_Activity:_ Could you reproduce every entry as it stands, leaving the pictures behind?

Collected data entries
______
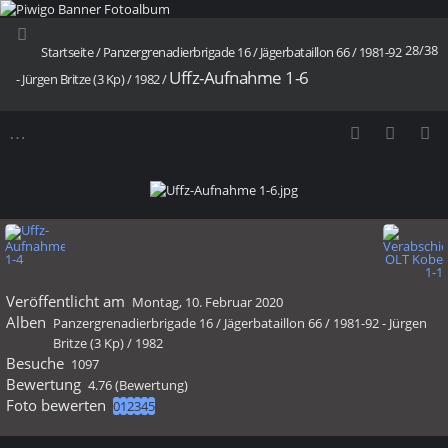
28/38
Startseite
/
Panzergrenadierbrigade 16
/
Jägerbataillon 66
/
1981-92
Uffz-Aufnahme 1-6
- Jürgen Britze (3 Kp)
/
1982
/
Veröffentlicht am
Montag, 10. Februar 2020
Alben
Panzergrenadierbrigade 16
/
Jägerbataillon 66
/
1981-92 - Jürgen
Britze (3 Kp)
/
1982
Besuche
1097
Bewertung
4.76
(Bewertung)
Foto bewerten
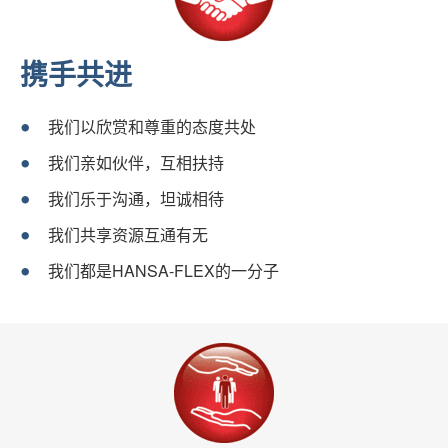
携手共进
我们以欣赏和尊重的态度共处
我们亲如伙伴，互相扶持
我们乐于沟通，坦诚相待
我们共享资源互通有无
我们都是HANSA-FLEX的一分子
______
_Answer to this problem:_
28/38
Startseite
/
Panzergrenadierbrigade 16
/
Jägerbataillon 66
/
1981-92
Uffz-Aufnahme 1-6
- Jürgen Britze (3 Kp)
/
1982
/
Veröffentlicht am
Montag, 10. Februar 2020
Alben
Panzergrenadierbrigade 16
/
Jägerbataillon 66
/
1981-92 - Jürgen
Britze (3 Kp)
/
1982
Besuche
1097
Bewertung
4.76
(Bewertung)
Foto bewerten
携手共进
我们以欣赏和尊重的态度共处
我们亲如伙伴，互相扶持
我们乐于沟通，坦诚相待
我们共享资源互通有无
我们都是HANSA-FLEX的一分子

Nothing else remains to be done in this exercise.